Le cas particulier du ravalement en copropriété
En appartement, le ravalement est une décision collective votée en assemblée générale. La gestion fiscale dépend de votre situation et de la structure des appels de fonds.
Déclaration des appels de charges
Pour les bailleurs, les provisions pour charges de copropriété payées au syndic sont déductibles globalement l’année de leur versement (ligne 229 de la déclaration 2044). L’année suivante, une régularisation intervient (ligne 230) pour distinguer les charges récupérables sur le locataire, les charges non déductibles et les travaux. Le syndic fournit un relevé annuel d’aide à la déclaration qui ventile précisément la part du ravalement déductible.
Justificatifs et calendrier
Déclarez les sommes au titre de l’année où elles ont été réellement versées au syndic, et non l’année de réalisation des travaux.
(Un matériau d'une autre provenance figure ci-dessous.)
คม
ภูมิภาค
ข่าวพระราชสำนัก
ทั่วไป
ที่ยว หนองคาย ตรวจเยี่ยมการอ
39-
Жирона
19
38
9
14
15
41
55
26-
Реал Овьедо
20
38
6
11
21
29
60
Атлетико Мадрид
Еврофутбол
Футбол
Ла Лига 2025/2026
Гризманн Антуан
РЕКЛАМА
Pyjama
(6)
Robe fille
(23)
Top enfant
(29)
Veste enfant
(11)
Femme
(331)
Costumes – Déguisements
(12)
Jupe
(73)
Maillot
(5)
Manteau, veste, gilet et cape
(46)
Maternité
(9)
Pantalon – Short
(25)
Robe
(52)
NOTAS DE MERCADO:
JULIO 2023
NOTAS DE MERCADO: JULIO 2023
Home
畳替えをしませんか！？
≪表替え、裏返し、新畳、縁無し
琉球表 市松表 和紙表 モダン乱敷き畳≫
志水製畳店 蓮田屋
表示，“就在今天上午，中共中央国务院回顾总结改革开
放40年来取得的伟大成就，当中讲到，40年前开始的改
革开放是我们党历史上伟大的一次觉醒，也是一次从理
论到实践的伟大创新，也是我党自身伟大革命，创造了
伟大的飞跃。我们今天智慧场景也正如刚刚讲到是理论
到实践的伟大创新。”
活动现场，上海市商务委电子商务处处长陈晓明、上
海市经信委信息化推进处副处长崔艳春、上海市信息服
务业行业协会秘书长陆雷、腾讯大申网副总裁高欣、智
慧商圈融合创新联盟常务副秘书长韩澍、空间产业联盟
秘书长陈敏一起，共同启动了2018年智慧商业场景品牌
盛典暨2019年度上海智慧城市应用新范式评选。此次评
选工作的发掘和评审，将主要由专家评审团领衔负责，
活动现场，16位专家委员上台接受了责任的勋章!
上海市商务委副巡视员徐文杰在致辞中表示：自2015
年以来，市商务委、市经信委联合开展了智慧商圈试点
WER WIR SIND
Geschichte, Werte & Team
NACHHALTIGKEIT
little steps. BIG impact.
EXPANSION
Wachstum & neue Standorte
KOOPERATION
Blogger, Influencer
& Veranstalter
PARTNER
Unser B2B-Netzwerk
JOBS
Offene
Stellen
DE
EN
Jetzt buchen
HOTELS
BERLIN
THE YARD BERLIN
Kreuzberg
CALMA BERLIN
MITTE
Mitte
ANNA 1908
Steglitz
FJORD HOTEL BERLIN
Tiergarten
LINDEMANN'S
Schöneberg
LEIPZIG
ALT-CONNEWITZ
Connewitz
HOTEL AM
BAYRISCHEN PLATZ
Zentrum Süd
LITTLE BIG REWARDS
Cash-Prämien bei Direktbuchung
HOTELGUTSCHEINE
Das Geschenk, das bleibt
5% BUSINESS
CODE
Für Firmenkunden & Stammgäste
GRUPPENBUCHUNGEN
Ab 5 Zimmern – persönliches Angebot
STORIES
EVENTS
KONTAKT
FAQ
En cas de contrôle, les appels de fonds et le décompte annuel de la copropriété constituent les preuves nécessaires auprès de l’administration fiscale.
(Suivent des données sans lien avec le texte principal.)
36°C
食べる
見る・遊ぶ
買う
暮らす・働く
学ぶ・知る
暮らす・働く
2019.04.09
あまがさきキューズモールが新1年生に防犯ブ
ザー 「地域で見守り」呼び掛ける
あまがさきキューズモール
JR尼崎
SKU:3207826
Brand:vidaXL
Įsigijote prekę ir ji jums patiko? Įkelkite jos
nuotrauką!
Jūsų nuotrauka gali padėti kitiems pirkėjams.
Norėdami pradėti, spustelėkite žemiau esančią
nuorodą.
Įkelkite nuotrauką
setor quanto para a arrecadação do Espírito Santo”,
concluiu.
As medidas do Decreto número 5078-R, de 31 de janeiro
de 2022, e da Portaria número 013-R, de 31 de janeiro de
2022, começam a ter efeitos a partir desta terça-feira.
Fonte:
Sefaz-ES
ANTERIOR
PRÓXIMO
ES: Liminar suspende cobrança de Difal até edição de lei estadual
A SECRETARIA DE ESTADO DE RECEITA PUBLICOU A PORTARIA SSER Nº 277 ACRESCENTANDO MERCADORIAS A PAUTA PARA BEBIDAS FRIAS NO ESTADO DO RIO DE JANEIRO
Synthèse des dispositifs et conditions d’éligibilité
Voici un récapitulatif des avantages fiscaux et aides selon la nature de votre projet :
| Situation du propriétaire | Type de travaux | Avantage fiscal / Aide | Condition principale |
|---|---|---|---|
| Bailleur (Régime réel) | Entretien / Réparation | Déduction des revenus fonciers | Bien destiné à la location |
| Bailleur (Régime réel) | Isolation (ITE) | Déduction + MaPrimeRénov’ | Gain énergétique prouvé |
| Occupant (Résidence principale) | Ravalement simple | TVA réduite à 10 % | Logement de plus de 2 ans |
| Occupant (Résidence principale) | Isolation (ITE) | MaPrimeRénov’ + TVA 5,5 % | Recours à un artisan RGE |
Les erreurs courantes à éviter lors de votre déclaration
L’erreur principale, souvent fatale en cas de contrôle, est l’absence de mention RGE (Reconnu Garant de l’Environnement) sur les factures pour les travaux d’isolation. Sans ce label, les aides comme MaPrimeRénov’ ou l’éco-PTZ sont refusées, et la TVA à 5,5 % peut être remise en cause.
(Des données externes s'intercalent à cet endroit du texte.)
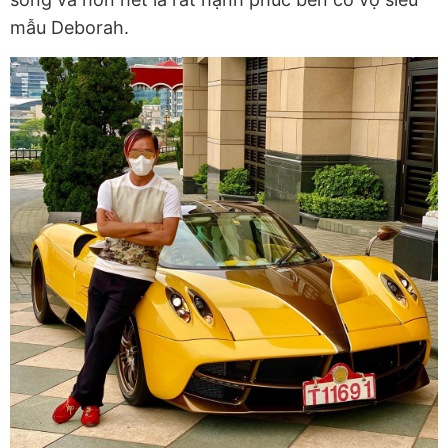
mẫu Deborah.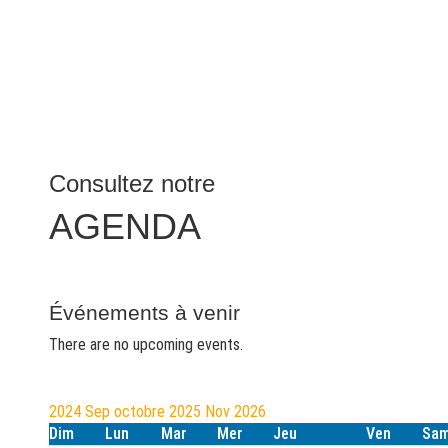
Consultez notre
AGENDA
Événements à venir
There are no upcoming events.
2024
Sep
octobre 2025
Nov
2026
Dim
Lun
Mar
Mer
Jeu
Ven
Sa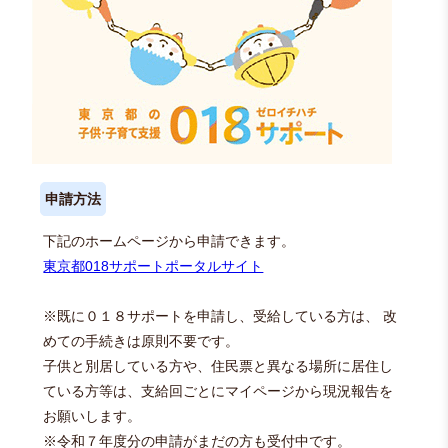
申請方法
下記のホームページから申請できます。
東京都018サポートポータルサイト
※既に０１８サポートを申請し、受給している方は、 改
めての手続きは原則不要です。
子供と別居している方や、住民票と異なる場所に居住し
ている方等は、支給回ごとにマイページから現況報告を
お願いします。
※令和７年度分の申請がまだの方も受付中です。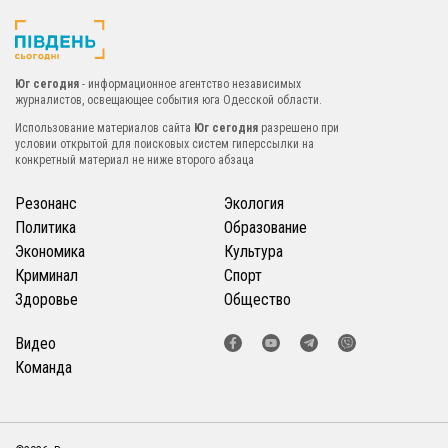
Юг сегодня
- информационное агентство независимых
журналистов, освещающее события юга Одесской области.
Использование материалов сайта
Юг сегодня
разрешено при
условии открытой для поисковых систем гиперссылки на
конкретный материал не ниже второго абзаца
Резонанс
Экология
Политика
Образование
Экономика
Культура
Криминал
Спорт
Здоровье
Общество
Видео
Команда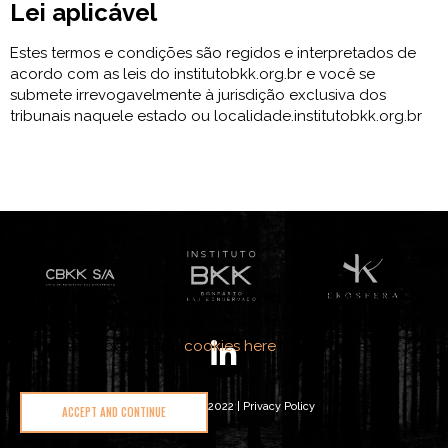
Lei aplicável
Estes termos e condições são regidos e interpretados de
acordo com as leis do institutobkk.org.br e você se
submete irrevogavelmente à jurisdição exclusiva dos
tribunais naquele estado ou localidade.
institutobkk.org.br
We care about your data and would love to use cookies
to improve your experience. You can learn more about
our privacy policy and
cookies here
.
Ekosphere © 2022 |
Privacy Policy
ACCEPT AND CONTINUE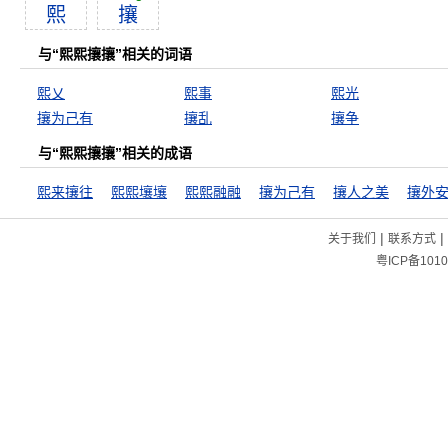
熙
攘
与“熙熙攘攘”相关的词语
熙乂
熙事
熙光
攘为己有
攘乱
攘争
与“熙熙攘攘”相关的成语
熙来攘往
熙熙壤壤
熙熙融融
攘为己有
攘人之美
攘外
|
|
关于我们
联系方式
粤ICP备1010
Une autre confusion concerne le cumul des dispositifs. Un propriétaire bailleur peut déduire le montant des travaux de ses revenus fonciers seulement après avoir soustrait les subventions reçues. Il est interdit de déduire la part des travaux déjà financée par une aide publique. Déclarez donc le montant net restant à votre charge.
Enfin, le ravalement peut être une obligation légale dans certaines communes. Si la mairie vous adresse une injonction, les frais engagés restent déductibles selon les règles habituelles, mais cela confirme le caractère nécessaire de la dépense, facilitant sa qualification en « travaux d’entretien » aux yeux du fisc.